Quale legge si applica al rapporto di lavoro che presenta elementi di transnazionalità? La Corte di Giustizia fornisce la risposta.

Roberto Lama
21 Settembre 2021

La fattispecie che ha originato la pronuncia della Corte di Giustizia

Con la pronuncia del 15 luglio 2021 la Corte di Giustizia ha deciso le cause riunite C-152/20 e C-218/20. Le fattispecie da cui è scaturita la pronuncia, che qui si annota brevemente, ineriscono le vicende lavorative di due autotrasportatori, dipendenti di due distinte società rumene ed assunti con contratti di lavoro che prevedevano l’applicazione al singolo rapporto di lavoro della legge nazionale rumena, i quali prestatori eseguivano abitualmente la loro prestazione lavorativa al di fuori del confine nazionale, vale a dire, nello specifico, uno in Germania e l’altro in Italia.

Invocando l’art. 8 del Regolamento (CE) n. 593/2008, c.d.
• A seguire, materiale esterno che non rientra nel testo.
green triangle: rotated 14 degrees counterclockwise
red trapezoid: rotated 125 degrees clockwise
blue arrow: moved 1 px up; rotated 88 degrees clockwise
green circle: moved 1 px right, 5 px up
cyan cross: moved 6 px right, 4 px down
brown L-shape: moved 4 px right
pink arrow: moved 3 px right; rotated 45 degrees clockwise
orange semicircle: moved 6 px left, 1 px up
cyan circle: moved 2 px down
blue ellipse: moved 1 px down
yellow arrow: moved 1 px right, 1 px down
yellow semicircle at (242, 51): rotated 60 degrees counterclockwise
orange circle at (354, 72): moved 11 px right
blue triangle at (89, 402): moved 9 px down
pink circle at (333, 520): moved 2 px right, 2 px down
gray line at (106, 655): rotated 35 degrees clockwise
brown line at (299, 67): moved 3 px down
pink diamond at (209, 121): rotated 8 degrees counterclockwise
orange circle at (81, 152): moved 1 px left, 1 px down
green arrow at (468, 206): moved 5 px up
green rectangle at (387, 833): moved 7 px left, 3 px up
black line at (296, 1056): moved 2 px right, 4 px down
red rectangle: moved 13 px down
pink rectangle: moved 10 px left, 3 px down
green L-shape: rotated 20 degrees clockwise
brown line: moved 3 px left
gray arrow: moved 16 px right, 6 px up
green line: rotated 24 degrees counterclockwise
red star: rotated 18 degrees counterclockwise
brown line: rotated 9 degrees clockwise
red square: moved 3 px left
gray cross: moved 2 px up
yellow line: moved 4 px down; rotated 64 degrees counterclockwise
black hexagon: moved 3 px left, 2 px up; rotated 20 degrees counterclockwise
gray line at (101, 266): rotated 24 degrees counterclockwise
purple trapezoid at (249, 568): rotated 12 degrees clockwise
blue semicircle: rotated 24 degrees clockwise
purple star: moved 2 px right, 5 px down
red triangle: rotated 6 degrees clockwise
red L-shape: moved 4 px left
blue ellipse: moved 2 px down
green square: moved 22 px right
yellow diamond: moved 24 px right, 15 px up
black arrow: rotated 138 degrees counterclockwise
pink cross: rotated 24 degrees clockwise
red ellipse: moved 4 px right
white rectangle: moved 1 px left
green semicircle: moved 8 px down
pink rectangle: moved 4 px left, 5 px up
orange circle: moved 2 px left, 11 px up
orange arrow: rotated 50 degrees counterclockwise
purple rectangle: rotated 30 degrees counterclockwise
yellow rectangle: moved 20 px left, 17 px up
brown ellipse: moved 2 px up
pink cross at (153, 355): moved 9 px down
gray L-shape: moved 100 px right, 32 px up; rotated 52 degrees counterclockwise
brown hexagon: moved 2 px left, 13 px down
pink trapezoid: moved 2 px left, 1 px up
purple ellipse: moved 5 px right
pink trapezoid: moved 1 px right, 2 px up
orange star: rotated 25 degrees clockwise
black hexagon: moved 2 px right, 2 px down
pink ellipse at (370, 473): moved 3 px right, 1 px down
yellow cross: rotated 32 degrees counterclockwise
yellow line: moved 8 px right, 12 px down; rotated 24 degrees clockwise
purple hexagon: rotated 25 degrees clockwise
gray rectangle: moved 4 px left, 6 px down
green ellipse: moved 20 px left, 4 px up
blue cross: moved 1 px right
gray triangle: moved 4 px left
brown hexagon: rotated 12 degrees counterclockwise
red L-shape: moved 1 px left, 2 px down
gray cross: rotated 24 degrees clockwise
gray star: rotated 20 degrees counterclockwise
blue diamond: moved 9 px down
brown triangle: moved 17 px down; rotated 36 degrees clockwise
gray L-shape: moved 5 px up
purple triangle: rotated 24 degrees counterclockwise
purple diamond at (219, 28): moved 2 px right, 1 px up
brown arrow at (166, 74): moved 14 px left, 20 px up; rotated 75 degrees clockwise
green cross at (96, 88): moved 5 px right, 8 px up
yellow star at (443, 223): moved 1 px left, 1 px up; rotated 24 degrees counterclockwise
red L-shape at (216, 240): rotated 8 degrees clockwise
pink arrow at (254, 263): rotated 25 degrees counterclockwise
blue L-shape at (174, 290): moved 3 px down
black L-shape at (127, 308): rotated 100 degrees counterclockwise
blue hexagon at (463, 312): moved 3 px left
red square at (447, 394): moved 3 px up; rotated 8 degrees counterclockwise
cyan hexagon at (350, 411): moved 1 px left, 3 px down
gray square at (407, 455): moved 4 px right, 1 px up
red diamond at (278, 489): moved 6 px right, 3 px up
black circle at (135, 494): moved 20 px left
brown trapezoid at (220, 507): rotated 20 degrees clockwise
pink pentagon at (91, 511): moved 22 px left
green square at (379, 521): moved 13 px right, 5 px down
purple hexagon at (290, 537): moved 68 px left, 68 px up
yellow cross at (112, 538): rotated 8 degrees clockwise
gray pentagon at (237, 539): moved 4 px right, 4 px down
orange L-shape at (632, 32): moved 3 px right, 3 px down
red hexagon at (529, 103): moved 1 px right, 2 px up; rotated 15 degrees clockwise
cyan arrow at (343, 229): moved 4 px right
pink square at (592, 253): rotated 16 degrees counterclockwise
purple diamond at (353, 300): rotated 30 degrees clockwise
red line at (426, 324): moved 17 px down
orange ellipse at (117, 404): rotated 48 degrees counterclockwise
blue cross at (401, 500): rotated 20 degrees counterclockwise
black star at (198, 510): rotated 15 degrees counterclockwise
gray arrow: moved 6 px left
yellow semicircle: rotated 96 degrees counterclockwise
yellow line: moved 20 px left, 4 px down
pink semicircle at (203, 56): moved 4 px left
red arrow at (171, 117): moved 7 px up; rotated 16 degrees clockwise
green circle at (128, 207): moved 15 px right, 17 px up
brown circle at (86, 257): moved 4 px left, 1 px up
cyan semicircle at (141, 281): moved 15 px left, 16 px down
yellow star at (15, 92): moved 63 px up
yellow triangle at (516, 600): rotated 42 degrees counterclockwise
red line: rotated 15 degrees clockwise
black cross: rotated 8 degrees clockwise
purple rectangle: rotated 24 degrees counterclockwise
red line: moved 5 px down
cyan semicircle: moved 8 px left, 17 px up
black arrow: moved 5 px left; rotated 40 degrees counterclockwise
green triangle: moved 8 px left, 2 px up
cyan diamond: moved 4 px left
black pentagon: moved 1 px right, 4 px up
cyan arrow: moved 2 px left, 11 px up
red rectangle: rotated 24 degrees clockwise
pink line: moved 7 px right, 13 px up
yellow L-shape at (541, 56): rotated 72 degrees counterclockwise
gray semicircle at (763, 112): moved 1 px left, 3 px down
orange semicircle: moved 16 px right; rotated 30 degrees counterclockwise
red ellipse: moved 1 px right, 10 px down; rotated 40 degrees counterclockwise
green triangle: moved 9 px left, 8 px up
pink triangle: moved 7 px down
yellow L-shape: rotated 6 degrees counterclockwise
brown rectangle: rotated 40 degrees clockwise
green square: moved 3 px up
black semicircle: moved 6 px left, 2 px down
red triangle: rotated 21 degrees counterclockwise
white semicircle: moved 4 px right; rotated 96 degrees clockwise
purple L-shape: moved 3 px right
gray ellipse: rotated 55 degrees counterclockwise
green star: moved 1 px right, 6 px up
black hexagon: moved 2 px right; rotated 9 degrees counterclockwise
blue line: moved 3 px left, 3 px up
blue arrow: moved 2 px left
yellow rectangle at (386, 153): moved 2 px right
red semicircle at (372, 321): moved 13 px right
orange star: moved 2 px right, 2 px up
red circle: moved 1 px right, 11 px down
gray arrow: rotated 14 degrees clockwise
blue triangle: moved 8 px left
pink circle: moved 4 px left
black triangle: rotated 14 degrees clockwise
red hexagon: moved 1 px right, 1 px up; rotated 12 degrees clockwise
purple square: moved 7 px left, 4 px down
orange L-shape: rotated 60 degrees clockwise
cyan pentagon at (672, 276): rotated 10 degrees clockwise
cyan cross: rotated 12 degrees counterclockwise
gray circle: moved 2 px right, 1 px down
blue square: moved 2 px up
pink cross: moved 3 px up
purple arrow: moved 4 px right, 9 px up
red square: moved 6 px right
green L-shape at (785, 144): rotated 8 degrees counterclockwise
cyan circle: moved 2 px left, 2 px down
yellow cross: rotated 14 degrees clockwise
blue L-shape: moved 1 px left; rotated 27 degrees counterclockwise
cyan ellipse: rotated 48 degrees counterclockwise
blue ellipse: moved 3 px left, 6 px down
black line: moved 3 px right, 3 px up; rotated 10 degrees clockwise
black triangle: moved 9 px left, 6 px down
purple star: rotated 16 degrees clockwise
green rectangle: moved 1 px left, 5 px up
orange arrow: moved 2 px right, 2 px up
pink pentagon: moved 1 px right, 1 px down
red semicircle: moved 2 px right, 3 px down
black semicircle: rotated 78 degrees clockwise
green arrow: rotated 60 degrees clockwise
Roma I –  come noto il Regolamento dell’Unione Europea che disciplina la legge applicabile alle obbligazioni contrattuali che presentino caratteristiche di internazionalità – ciascun lavoratore ha chiesto l’applicazione delle leggi in materia di salario minimo del rispettivo Paese dove ha abitualmente eseguito la prestazione lavorativa; ciò in quanto più favorevoli rispetto a quella rumena, quest’ultima, come detto, scelta convenzionalmente dalle parti come legge applicabile al rapporto lavorativo.

La disciplina normativa che viene in rilievo

La questione di diritto che la Corte di Giustizia è stata chiamata a risolvere, pertanto, afferisce all’individuazione della legge applicabile ad un rapporto lavorativo che presenti caratteristiche di internazionalità, interessando l’interpretazione e la portata dell’art. 8 del Regolamento (CE) n. 593/2008, c.d. Roma I, il quale articolo “stabilisce norme speciali di conflitto di leggi relative al contratto di individuale di lavoro che si applicano quando, in esecuzione di un contratto di questo tipo, il lavoro è svolto in almeno uno Stato diverso da quello della legge scelta”.

Per meglio comprendere la decisione, è bene soffermarsi brevemente sul contenuto dell’art. 8.

Al primo comma esso prevede che, conformemente al dettato dell’art. 3, le parti di un rapporto di lavoro siano libere di scegliere la legge applicabile al suddetto rapporto. Tuttavia, è altresì sancito l’importante principio per cui tale scelta non può privare il lavoratore della protezione che gli è assicurata da quelle disposizioni di legge inderogabili che troverebbero applicazione ove tale scelta non fosse stata fatta dalle parti ed è proprio in base a tale ultimo principio che vengono decise le fattispecie concrete.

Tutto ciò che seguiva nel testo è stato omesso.